Low-to-moderate indirect relevance. EMLIO addresses training data I/O; DynamICCL addresses collective communication configuration. The connections are:

  1. Shared Chameleon Cloud platform: EMLIO's evaluation cluster (Table 1: Intel Xeon Gold 6126, RTX 6000, 10 Gbps Ethernet, Chameleon UC and TACC) directly matches DynamICCL's deployment environment. EMLIO characterizes this hardware: 10 Gbps Ethernet creates a 0.1–30ms RTT range depending on inter-site distance. This RTT range defines the network conditions under which DynamICCL must tune NCCL.
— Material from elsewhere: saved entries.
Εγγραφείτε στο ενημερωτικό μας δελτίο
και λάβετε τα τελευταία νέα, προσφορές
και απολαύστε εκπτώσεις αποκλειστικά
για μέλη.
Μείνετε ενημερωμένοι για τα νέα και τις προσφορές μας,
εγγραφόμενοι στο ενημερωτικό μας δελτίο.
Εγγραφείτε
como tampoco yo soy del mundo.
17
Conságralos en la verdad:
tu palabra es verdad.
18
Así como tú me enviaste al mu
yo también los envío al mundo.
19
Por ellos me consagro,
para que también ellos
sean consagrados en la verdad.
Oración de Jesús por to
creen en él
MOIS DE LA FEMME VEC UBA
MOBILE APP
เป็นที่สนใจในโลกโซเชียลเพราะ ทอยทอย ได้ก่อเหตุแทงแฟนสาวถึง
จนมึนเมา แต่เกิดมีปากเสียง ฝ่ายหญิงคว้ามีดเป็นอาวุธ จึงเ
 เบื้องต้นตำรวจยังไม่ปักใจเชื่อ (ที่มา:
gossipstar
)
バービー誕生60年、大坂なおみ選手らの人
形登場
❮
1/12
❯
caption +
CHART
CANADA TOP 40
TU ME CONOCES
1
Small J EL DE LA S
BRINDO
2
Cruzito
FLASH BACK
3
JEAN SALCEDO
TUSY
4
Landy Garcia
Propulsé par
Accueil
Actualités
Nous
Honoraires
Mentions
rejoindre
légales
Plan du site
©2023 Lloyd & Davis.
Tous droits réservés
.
  2. Network congestion interaction: EMLIO's storage-to-compute TCP/ZeroMQ streams (parallel multi-stream push) actively consume network bandwidth on the same 10 Gbps Ethernet fabric used by DynamICCL's NCCL collective operations. This cross-traffic is a direct source of the network congestion that Agent-1 (Trigger Agent) must detect. DynamICCL's evaluation should account for EMLIO-type data loading traffic as a realistic background congestion source.

  3. Energy-aware reward design: EMLIO demonstrates that I/O energy consumption is a tractable optimization target in HPC training. DynamICCL's reward currently minimizes collective completion time. A future extension could add energy consumption (GPU + CPU + memory during collective execution) as a secondary reward component, following EMLIO's measurement methodology (NVML + perf stat at 100ms intervals).

  4. Tennessee Tech research group: MD S Q Zulkar Nine (TTU) co-authors this paper. The EMLIO and DynamICCL projects share institutional context, making EMLIO's findings about Chameleon Cloud infrastructure directly applicable to DynamICCL's deployment.

  5. RL predecessor (ref. [20]): Jamil et al. (arXiv:2503.13662) — cited as a direct antecedent — uses deep RL to adaptively adjust application-layer data transfer settings for combined throughput, fairness, and energy efficiency. This is the closest published prior art to DynamICCL's RL-for-communication-optimization approach and merits separate review.

  6. Cross-layer optimization gap: EMLIO explicitly identifies as future work the co-scheduling of data loading with DDP gradient synchronization. DynamICCL's NCCL tuning occupies exactly this "collective communication" layer. A unified system combining EMLIO's data-I/O optimization with DynamICCL's collective communication tuning would address the complete training I/O + communication stack jointly.